Does Facebook storing old passwords compromise security?

The other answers look pretty reasonable, but I wanted to add a few possibilities.

If an attacker recovers one or more of your passwords from other breaches, it seems like plugging them into Facebook's UI could leak at least a few types of information:

  • Whether you used the password on multiple services or not.
  • With known disclosure dates for the breach, they could also gain a data point on how long it took you to update the password.

If pattern-matching on recovered passwords suggests a likely iterator or mutation pattern in your password, it also seems like an attacker could also try one or two passwords they haven't seen in order to support or refute a thesis about how your passwords evolve over time.

I would guess any attacker is somewhat limited in how many such tests they could attempt without someone noticing, but it seems like information along these lines could inform heuristics for how known users change their passwords, improve statistics on how common different update patterns are, and help hone priority lists of users/accounts that are most vulnerable.

These seem like fairly small risks at the individual level, but it also seems like (Martin Bos' post on cracking hashes in the LinkedIn breach is instructive) small heuristic improvements turn into pretty nice levers for recovering more passwords in a large scale breach while simultaneously improving the heuristic/lever.


This is also done by systems that block you from re-using passwords. If, for example, in Windows you require monthly password changes and require that no password be re-used from the past year, the password file will contain your current password hash + the 11 previous ones.

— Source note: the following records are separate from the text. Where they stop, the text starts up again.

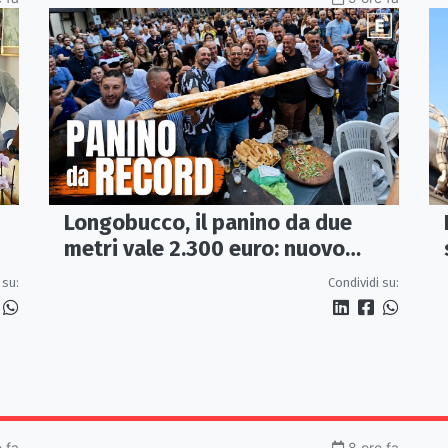
Longobucco, il panino da due
metri vale 2.300 euro: nuovo
record all’Incanto di San
 su:
Condividi su:
Domenico
 fa
8 ore fa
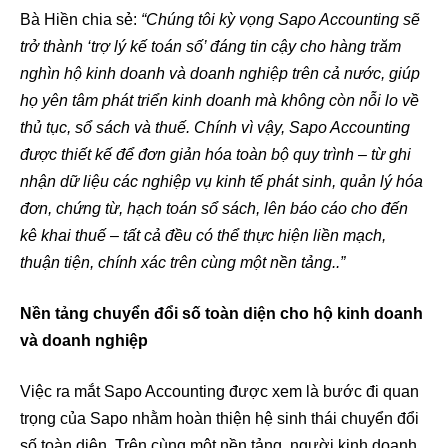
Bà Hiền chia sẻ:
“Chúng tôi kỳ vọng Sapo Accounting sẽ
trở thành ‘trợ lý kế toán số’ đáng tin cậy cho hàng trăm
nghìn hộ kinh doanh và doanh nghiệp trên cả nước, giúp
họ yên tâm phát triển kinh doanh mà không còn nỗi lo về
thủ tục, sổ sách và thuế. Chính vì vậy, Sapo Accounting
được thiết kế để đơn giản hóa toàn bộ quy trình – từ ghi
nhận dữ liệu các nghiệp vụ kinh tế phát sinh, quản lý hóa
đơn, chứng từ, hạch toán sổ sách, lên báo cáo cho đến
kê khai thuế – tất cả đều có thể thực hiện liền mạch,
thuận tiện, chính xác trên cùng một nền tảng..”
Nền tảng chuyển đổi số toàn diện cho hộ kinh doanh
và doanh nghiệp
Việc ra mắt Sapo Accounting được xem là bước đi quan
trọng của Sapo nhằm hoàn thiện hệ sinh thái chuyển đổi
số toàn diện. Trên cùng một nền tảng, người kinh doanh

It is a security risk if the password hashes fall into the wrong hands and are cracked, if anyone used their previous password on any other sites. A user may reasonably expect that a password is gone from the database after (s)he has changed it.


TL;DR The security risk is only increased in the event of a database breach where the older passwords are stored on a Weaker Work Factor

One more thing, is straight theft of a password via a virus on the victim's computer. It could be helpful to know for sure that the password was once valid, and then to try some variations on this, but this would only have limited effect as this attack is probably going to then require Online Brute Force which will probably fail.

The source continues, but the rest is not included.